I know some people will disagree with me (but I'm owning it anyway), but there are some things that we do that we really should be ashamed of. I think the best gauge to use is the law of God, since it's not subjective like your own ideas about morality. 

Given that we're talking about making radical changes to the way we live, I only want the best standard to tell me how I should and shouldn't live. And that's going to be looking back to Moses, to the psalms and proverbs, the thundering of Isaiah, the sermons of Jesus, and the writings of Paul.

If it's something that really is shameful, let it go


The key to authenticity is making your public self and your private self the same person. If you can't do that because you're rightly ashamed of yourself, then you'll always keep your true friends at bay. The only person you're fooling is yourself if you think you can lead a double life, because you won't be able to lead either life very well. It's an ugly thing to love something that you can't share with the world.

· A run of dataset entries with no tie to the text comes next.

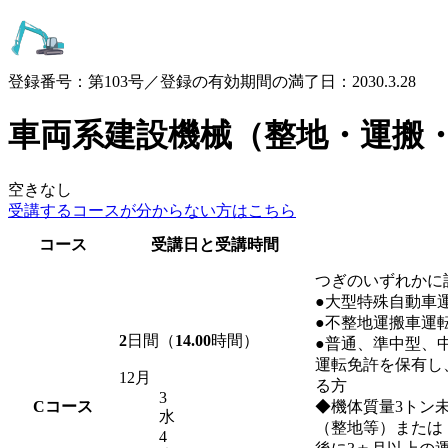
登録番号：第103号／登録の有効期間の満了日：2030.3.28
車両系建設機械（整地・運搬
空きなし
受講するコースが
分からない方はこちら
コース
受講日と受講時間
つぎのいずれかに
●大型特殊自動車
●不整地運搬車運
2
日間（
14.00
時間）
●普通、準中型、
運転免許を保有し
12月
る方
3
C
コース
◆機体質量3トン
水
（整地等）または
4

Authenticity has important applications in network marketing. It's why it's so important to really believe in the industry and the products your company offers because people will see right through you if you don't. You'll have no desire or interest in talking about it if you secretly hate your company. True convictions are contagious.

Saturday, September 2, 2017

Immediate action: your most powerful asset

Immediate action 

The principle of immediate action is a simple, but important concept in business. Briefly stated, whenever you know you need to do something, do it immediately. Ten minutes from now it could be too late: your energy and excitement to do it might be lost. The world is liable to move on without you if you wait around for what you think is the right time.

Now obviously, the principle only includes actions that make sense for you to do. For example, don't call someone at 3AM if you remember at 3AM that you need to call that person. But if it's during normal business hours and it's something you could sensibly do now, then just do it now.

What are a couple of parameters to know if the thing is something you need to do now? Here are three:

1) You planned to do it now


How often do we make plans to do something and then when the time comes, we still don't want to do it? In this case, making the plan was a complete waste of time. When the time comes, trust that you were in a better frame of mind when you made the plan, and do what you need to do immediately.

2) You know it's the right thing to do


There's no way you'll keep up with the other guy if you don't know how to listen to your intuition. Your intuition isn't infallible, but it doesn't need to be. The point is to exercise your judgement and your willingness to trust your instincts. You need your instincts sharp so they'll serve you better on future occasions.

3) It won't take you that long to do


If it'll be done in fifteen minutes or less, just do it now. If it's something like cleaning and reorganizing your office, make a plan for it and do it in pieces. You'll create this great rhythm for your day where you move from one thing to the next and you're training yourself to act in that rhythm.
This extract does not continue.